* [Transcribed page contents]
★ ★ ★

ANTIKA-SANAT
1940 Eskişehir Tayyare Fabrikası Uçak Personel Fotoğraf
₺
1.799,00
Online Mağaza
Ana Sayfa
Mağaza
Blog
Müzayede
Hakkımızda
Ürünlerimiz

★ ★ ★

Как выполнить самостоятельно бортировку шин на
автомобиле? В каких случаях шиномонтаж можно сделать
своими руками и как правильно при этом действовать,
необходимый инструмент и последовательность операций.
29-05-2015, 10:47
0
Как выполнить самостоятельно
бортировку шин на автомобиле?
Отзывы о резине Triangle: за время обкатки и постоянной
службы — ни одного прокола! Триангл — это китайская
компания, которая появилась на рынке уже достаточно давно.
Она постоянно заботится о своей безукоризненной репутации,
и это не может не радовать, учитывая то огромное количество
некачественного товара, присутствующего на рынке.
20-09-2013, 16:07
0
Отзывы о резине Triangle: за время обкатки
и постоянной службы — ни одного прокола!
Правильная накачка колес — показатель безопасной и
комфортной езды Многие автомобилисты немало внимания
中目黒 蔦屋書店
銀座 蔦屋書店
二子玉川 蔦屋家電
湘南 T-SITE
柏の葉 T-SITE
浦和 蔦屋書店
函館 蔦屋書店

★ ★ ★

From the entries above, extract only the lines running from the one containing "Как выполнить самостоятельно бортировку" through the one containing "бортировку шин на автомобиле?", inclusive.

Как выполнить самостоятельно бортировку шин на
автомобиле? В каких случаях шиномонтаж можно сделать
своими руками и как правильно при этом действовать,
необходимый инструмент и последовательность операций.
29-05-2015, 10:47
0
Как выполнить самостоятельно
бортировку шин на автомобиле?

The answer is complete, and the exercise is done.